On devices using hardware acceleration to render video, the number of video pipelines allowed to run in parallel is constrained (even high-end devices are typically not able to decode more than two full HD videos in parallel).
This may lead to conflicts between several video elements competing for the same hardware resources.
The HTML5 specification is currently silent about how such conflicts are resolved, and very few details are provided about the expected lifecycle of video elements:
Section §18.104.22.168 (normative) specifies that a video element that is detached from a Document goes into a pause state:
When a media element is removed from a Document, the user agent must run the following steps:
- Pause the media element.
Meaning that even when a page is destroyed, the hardware resources may still be preempted by a video element waiting for garbage collection (this is actually the case in at least two WebKit ports).
Section §22.214.171.124 however adds that resource constrained devices should release hardware resources.

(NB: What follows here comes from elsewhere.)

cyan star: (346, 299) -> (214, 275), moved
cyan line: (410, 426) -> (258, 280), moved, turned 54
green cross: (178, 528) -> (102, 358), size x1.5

"When a media element that is paused is removed from a document and not reinserted before the next time the event loop spins, implementations that are resource constrained are encouraged to take that opportunity to release all hardware resources (like video planes, networking resources, and data buffers) used by the media element. (User agents still have to keep track of the playback position and so forth, though, in case playback is later restarted.)"

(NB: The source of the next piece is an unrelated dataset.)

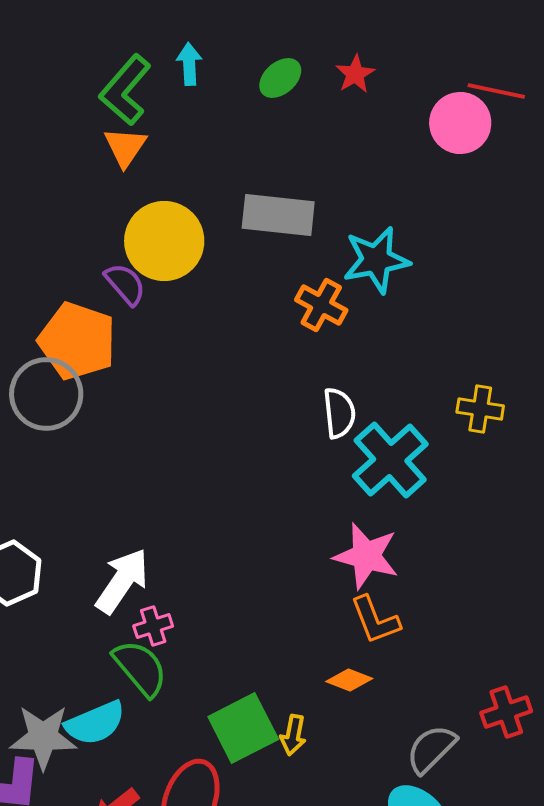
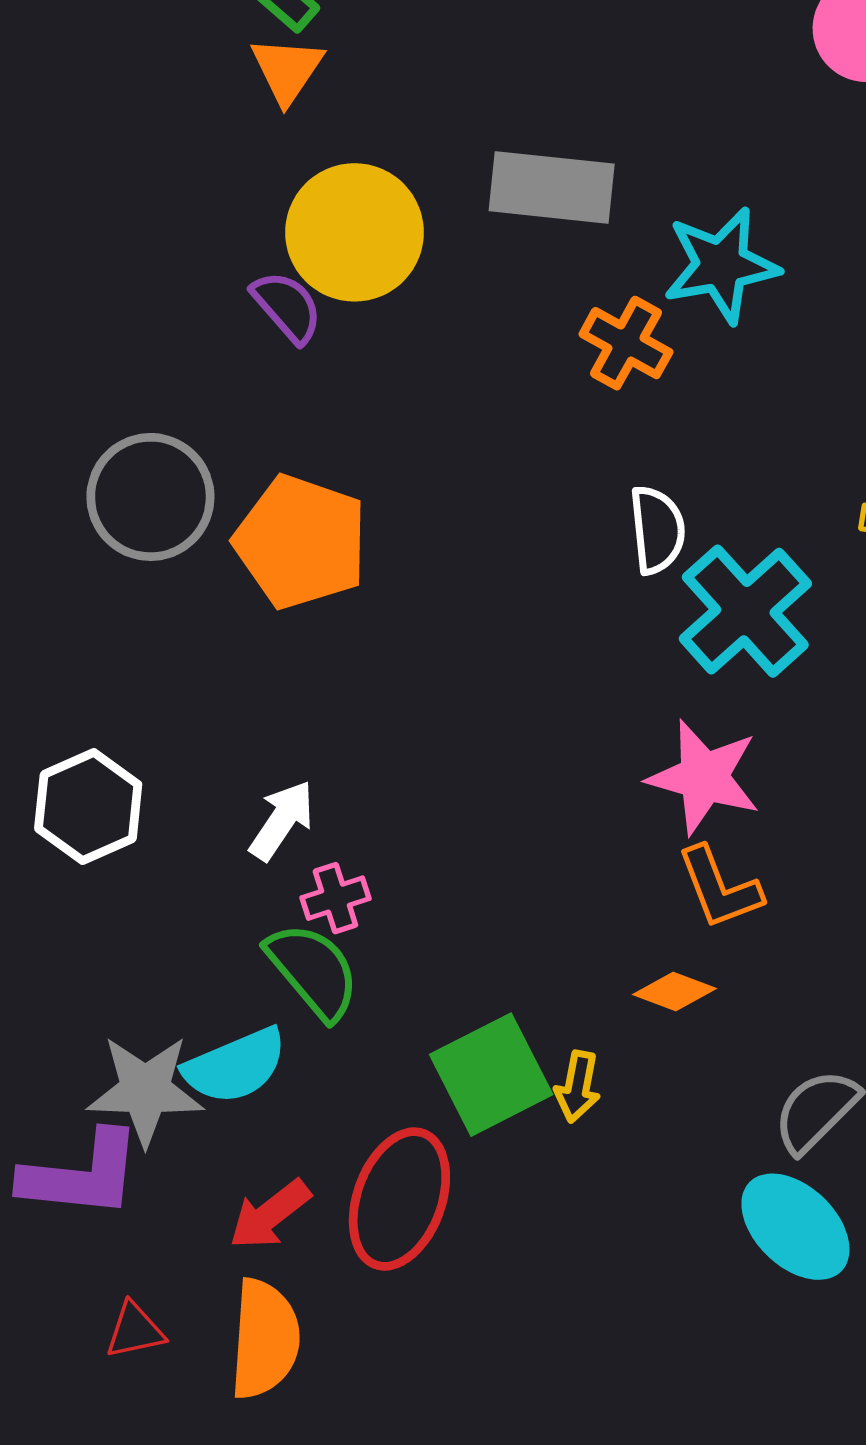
orange pentagon: (77, 341) -> (301, 542), moved
white arrow: (122, 581) -> (282, 820), size x0.7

... but it is informative !
To summarize, the UC is to provide means to an application to:
- detect video resources conflicts,
- explicitly release video resources it may have preempted.
Allow applications using video elements to coexist and/or degrade gracefully.
This probably requires an evolution of the HTML5 specification
- add more error codes to video playback (MEDIA_ERR_CONFLICT?)
- either move the language in 126.96.36.199 in a normative section, or add a specific procedure to release resources (video.gc() ?)
The way we (Opera) have dealt on this on one platform where it wasn't possible to create more than ~20 audio backends without crashing was to put the remaining backends on a "creation queue" to be started when the existing ones were destroyed. This makes it look to the script as if the network is just (very) slow and works well enough. To allow scripts to opt in to detecting this situation, I wouldn't object to a new event of the same caliber as stalled (waiting for network) and waiting (waiting for network, but tied to readyState for some reason), perhaps "yield" or something?